#### DATA UNDER STUDY ####
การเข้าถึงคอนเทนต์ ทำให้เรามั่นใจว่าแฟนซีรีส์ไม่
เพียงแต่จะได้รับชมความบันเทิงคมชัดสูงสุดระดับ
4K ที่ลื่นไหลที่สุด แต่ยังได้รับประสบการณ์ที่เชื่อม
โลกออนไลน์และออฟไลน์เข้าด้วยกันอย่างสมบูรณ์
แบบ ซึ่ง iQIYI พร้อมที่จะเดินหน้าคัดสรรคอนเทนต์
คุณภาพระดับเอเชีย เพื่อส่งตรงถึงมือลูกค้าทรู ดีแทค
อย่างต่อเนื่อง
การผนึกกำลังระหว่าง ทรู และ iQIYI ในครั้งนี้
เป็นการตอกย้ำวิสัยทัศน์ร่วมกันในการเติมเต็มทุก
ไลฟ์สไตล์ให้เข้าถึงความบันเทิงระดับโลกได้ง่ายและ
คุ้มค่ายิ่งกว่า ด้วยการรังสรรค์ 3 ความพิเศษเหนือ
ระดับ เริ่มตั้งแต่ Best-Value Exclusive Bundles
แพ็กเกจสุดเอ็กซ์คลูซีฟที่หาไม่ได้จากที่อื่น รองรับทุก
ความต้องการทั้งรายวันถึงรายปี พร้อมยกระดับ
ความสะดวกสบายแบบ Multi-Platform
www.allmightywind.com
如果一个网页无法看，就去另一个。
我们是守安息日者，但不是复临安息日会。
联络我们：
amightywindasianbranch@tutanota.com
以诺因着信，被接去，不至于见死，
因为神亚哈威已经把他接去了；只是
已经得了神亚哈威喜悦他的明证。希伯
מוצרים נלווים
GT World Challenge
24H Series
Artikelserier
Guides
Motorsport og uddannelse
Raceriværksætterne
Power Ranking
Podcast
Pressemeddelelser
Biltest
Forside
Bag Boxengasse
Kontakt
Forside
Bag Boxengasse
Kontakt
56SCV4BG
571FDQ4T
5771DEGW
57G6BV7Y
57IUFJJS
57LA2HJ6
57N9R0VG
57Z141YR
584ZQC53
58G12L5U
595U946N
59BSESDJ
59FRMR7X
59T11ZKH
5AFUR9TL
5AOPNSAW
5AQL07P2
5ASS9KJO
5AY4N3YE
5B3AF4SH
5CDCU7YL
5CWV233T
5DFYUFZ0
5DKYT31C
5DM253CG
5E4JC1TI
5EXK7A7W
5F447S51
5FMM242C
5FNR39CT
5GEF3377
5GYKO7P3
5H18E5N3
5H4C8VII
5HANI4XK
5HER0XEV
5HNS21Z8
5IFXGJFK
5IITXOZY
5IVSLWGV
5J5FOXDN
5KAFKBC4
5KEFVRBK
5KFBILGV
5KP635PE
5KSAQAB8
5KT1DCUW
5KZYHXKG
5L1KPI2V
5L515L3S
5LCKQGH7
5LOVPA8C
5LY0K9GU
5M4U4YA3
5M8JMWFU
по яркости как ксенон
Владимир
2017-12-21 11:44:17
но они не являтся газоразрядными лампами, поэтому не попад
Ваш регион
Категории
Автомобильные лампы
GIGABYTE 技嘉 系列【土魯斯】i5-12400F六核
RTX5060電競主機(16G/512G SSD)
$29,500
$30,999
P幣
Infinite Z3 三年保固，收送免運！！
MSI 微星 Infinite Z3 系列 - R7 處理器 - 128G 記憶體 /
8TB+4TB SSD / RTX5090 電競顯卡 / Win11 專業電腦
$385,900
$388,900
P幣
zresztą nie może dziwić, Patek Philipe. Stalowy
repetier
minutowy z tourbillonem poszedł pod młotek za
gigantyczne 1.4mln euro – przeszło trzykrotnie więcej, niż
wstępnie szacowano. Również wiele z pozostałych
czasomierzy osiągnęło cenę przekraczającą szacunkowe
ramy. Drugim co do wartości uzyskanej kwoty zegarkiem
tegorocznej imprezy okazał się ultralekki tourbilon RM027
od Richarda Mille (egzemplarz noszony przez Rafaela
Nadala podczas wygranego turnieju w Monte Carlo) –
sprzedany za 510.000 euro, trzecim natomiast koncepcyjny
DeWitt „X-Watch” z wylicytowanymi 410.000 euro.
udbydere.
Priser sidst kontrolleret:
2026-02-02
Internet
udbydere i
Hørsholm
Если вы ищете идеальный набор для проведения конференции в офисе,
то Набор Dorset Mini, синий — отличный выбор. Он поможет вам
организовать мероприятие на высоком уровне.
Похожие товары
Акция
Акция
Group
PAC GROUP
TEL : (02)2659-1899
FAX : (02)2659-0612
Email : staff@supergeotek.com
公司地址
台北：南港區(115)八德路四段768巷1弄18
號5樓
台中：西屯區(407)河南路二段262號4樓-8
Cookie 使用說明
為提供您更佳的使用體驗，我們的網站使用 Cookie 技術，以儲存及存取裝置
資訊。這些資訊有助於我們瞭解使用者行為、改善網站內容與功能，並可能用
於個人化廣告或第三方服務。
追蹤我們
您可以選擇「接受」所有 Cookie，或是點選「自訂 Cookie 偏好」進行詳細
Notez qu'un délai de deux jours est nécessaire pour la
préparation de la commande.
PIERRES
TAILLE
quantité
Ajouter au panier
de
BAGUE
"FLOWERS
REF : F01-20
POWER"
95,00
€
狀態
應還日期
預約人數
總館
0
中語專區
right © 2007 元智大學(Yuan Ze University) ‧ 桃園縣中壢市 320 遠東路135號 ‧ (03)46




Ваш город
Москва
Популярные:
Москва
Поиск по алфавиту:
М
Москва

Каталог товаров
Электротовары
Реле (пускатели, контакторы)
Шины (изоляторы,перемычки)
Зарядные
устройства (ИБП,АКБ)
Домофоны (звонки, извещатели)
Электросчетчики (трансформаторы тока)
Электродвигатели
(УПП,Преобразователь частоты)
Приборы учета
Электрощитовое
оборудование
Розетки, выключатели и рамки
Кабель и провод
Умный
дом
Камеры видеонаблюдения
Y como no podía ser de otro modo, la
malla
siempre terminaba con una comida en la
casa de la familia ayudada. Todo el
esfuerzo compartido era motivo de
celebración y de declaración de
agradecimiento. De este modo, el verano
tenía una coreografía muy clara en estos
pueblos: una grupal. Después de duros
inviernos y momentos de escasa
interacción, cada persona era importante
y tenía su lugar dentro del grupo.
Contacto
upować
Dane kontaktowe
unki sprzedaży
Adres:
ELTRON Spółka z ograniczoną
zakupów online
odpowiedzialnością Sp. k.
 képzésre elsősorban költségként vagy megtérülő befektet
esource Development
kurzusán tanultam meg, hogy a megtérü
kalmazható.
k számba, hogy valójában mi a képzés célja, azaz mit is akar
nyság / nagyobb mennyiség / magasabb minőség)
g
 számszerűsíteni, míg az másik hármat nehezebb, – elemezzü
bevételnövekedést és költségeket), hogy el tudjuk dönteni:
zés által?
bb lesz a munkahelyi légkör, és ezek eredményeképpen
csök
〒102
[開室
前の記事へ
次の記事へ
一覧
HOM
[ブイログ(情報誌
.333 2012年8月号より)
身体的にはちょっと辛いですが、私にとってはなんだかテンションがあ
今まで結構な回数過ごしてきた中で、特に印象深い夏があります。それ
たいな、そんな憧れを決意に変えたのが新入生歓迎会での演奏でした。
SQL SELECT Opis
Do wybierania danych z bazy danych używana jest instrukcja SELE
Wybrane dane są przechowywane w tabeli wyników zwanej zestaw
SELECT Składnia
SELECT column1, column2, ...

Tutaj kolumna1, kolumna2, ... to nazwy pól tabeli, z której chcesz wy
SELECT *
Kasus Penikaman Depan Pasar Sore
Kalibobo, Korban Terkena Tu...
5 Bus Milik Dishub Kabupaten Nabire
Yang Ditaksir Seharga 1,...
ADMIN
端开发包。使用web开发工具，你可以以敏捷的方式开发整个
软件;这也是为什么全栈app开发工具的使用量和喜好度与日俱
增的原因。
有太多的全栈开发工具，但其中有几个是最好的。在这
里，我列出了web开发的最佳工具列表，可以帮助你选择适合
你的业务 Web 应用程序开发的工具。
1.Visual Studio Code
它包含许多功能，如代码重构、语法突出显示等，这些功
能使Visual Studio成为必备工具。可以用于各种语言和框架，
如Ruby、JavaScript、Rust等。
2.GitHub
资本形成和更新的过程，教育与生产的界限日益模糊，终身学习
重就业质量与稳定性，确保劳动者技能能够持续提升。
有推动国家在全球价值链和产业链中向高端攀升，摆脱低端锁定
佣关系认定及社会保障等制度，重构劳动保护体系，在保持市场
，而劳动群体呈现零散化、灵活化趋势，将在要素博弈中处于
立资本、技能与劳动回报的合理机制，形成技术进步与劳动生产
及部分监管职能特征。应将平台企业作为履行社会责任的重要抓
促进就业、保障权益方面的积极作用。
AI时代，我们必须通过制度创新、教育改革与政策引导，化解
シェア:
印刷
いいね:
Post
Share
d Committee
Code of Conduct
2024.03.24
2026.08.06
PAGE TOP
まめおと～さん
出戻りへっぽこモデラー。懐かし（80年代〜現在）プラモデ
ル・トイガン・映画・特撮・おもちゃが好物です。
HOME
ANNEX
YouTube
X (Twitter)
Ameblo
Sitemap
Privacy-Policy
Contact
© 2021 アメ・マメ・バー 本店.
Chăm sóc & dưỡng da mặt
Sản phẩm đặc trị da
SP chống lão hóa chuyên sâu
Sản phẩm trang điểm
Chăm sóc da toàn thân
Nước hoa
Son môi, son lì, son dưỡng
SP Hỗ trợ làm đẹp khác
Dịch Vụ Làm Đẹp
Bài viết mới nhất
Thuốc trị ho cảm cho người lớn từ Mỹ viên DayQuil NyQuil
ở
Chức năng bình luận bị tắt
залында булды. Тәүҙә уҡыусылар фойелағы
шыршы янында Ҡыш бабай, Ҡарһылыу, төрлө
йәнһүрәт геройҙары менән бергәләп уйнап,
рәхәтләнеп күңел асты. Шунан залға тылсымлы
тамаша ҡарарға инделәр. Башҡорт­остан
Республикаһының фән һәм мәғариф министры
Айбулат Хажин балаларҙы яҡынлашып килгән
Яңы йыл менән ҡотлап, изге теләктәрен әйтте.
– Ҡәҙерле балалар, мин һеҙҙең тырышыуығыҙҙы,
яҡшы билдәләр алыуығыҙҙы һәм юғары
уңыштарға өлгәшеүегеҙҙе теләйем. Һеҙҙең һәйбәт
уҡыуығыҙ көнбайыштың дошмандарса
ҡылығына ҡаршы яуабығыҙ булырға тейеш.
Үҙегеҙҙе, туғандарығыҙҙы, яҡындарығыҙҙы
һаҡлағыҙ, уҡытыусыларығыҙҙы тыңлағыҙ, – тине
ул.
####
BRIEF:
Starting at the first line of the records above, please copy every line exactly through the line containing "เป็นการตอกย้ำว", and stop there.

REPLY:
การเข้าถึงคอนเทนต์ ทำให้เรามั่นใจว่าแฟนซีรีส์ไม่
เพียงแต่จะได้รับชมความบันเทิงคมชัดสูงสุดระดับ
4K ที่ลื่นไหลที่สุด แต่ยังได้รับประสบการณ์ที่เชื่อม
โลกออนไลน์และออฟไลน์เข้าด้วยกันอย่างสมบูรณ์
แบบ ซึ่ง iQIYI พร้อมที่จะเดินหน้าคัดสรรคอนเทนต์
คุณภาพระดับเอเชีย เพื่อส่งตรงถึงมือลูกค้าทรู ดีแทค
อย่างต่อเนื่อง
การผนึกกำลังระหว่าง ทรู และ iQIYI ในครั้งนี้
เป็นการตอกย้ำวิสัยทัศน์ร่วมกันในการเติมเต็มทุก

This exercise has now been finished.